Fermi’s shares opened at $25, above the $21 initially marketed to investors, and rallied as high as $27.37 on Wednesday — giving the group a fully diluted market capitalisation of more than $16bn — as the Texas-based power group began trading on Nasdaq. The offering raised more than $682mn for the company.
Fermi is also set to trade on the London Stock Exchange on Thursday, marking a coup for the UK’s beleaguered equity markets — where the five listings in the first six months of the year raised just $160mn, the lowest half-year figure since 1995. It is the first Nasdaq-LSE dual listing in decades. The London listing is intended to attract capital from foreign investors.
Fermi is tapping into surging demand for electricity from data centres to power the AI boom with plans to build the world’s largest energy and data campus in Amarillo, Texas. It aims to build nuclear, natural gas and renewable energy assets capable of delivering up to 11 gigawatts of electricity, which is more than the peak power demand of Portugal.
The build-out of the energy assets is expected to cost more than $50bn and includes plans to construct four Westinghouse AP1000 nuclear reactors.
The company’s IPO comes a week after Nvidia, the world’s biggest public company, pledged to invest up to $100bn in OpenAI, the start-up behind ChatGPT, and as other big data companies, including Google and Microsoft, have committed to building out vast data centre facilities to develop and power advanced AI.
Shares in companies supplying energy hungry data centres have seen record gains this year, with nuclear developer Oklo quadrupling in value. Constellation Energy, turbine manufacturer GE Vernova and power group NRG Energy have surged 53 per cent, 76 per cent and 80 per cent, respectively, since January, ranking them among the best performing stocks on the blue-chip S&P 500.
Some commentators, including UK tech investor James Anderson, have warned about an AI stock market bubble.
In an interview with the Financial Times, co-founder and chief executive Toby Neugebauer said he was not concerned the company would be derailed by over-optimistic forecasts of surging power demand.
“I think it is delusional to think we’re going to live in a world that doesn’t need dramatically more power,” he said. “There’s not enough electrons to fuel it.”
Fermi, which was founded in January, has still not announced the identity of its first customer. Neugebauer said it had clinched a deal with “one of the most valuable and respected technology companies on the planet” and is in talks with four other potential customers.
The company has close ties with the Trump administration, as Perry, a Republican and former Texas governor, served as energy secretary during the president’s first term in office. Fermi has provisionally named its energy centre the “President Donald J Trump Advanced Energy and Intelligence Campus”.

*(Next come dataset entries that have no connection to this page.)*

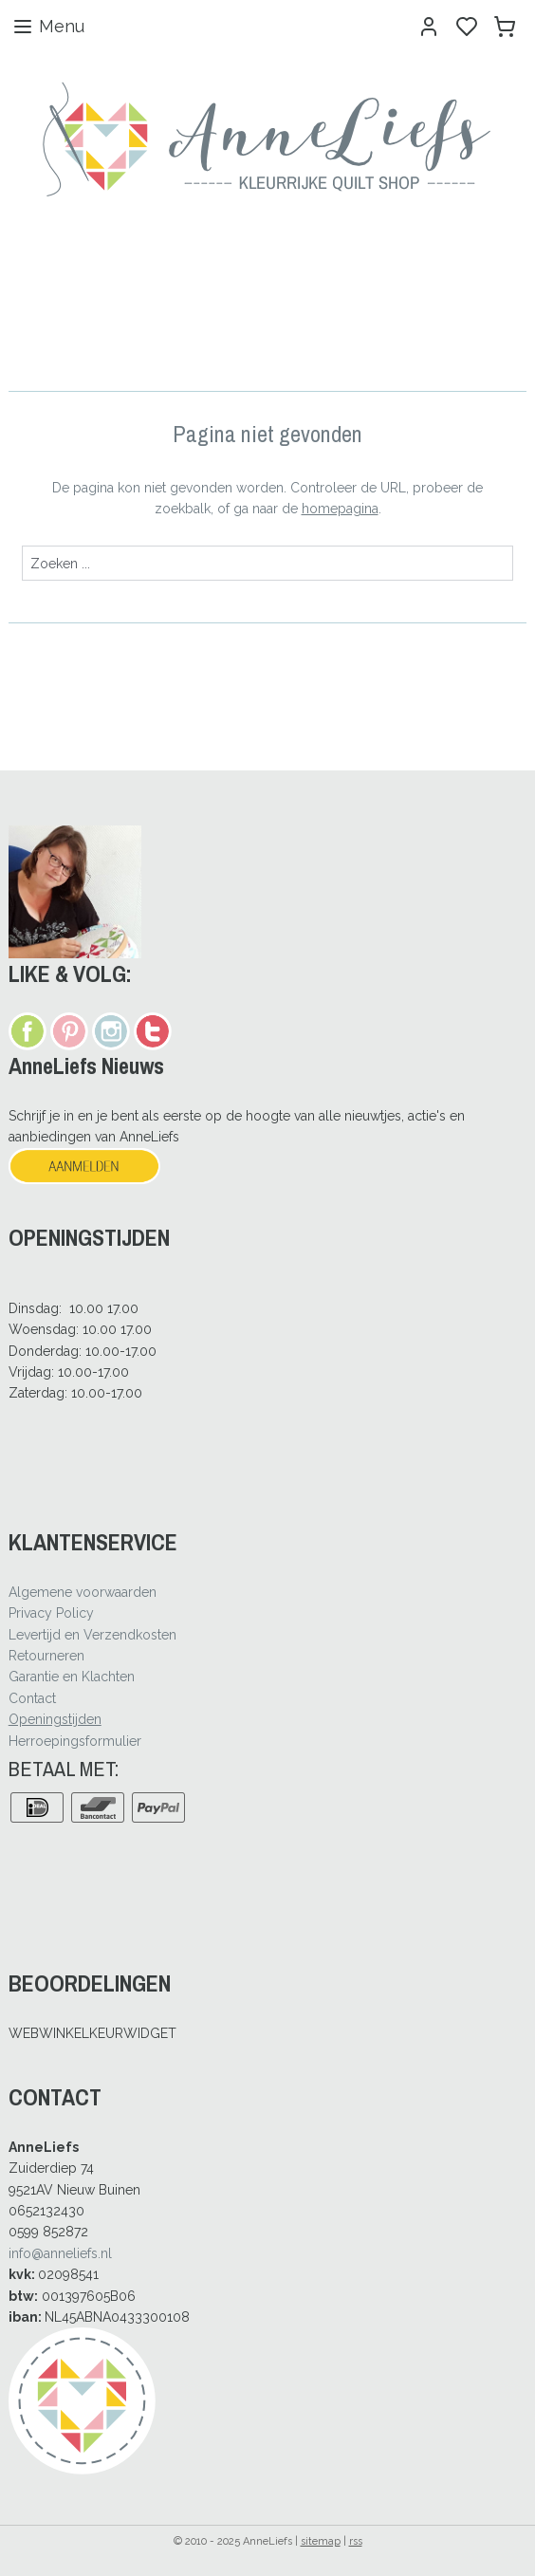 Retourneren (46, 1655)
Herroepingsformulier (75, 1741)
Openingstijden (55, 1719)
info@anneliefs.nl (60, 2253)
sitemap (321, 2541)
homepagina (340, 508)
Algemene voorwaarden (83, 1592)
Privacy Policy (51, 1613)
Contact (32, 1698)
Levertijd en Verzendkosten (92, 1634)
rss (355, 2541)
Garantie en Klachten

Perry, who is a director, twice sought the Republican nomination for the US presidency, famously promising he would eliminate the energy department if elected, though he forgot its name during a televised debate. He was later a contestant on the television show Dancing with the Stars.
The company is in the business of powering “the world’s most expensive sheds”, said Nick Davis, a London partner at Haynes Boone, which advised Fermi on its IPO.
The listing process in London had been streamlined by co-operative regulators, he added. “The [Financial Conduct Authority] and LSE have been incredibly pragmatic and helpful,” Davis said. “London is showing it is able to move at scale.”
Tapping global investors, particularly in the Middle East, drove Fermi’s decision to dual list in London, according to Davis. “People in the Far East and the Middle East who want time zones and want familiarity, are more comfortable trading through London than they are through New York,” he said.
Fermi is named after Italian-born scientist Enrico Fermi, who led the team that built the first nuclear reactor in the US in 1942. The company is structured as a real estate investment trust, which has secured a long-term lease on a 5,263 acre site next to Texas Tech University. It has not yet generated any revenues and does not expect to within the next 12 months.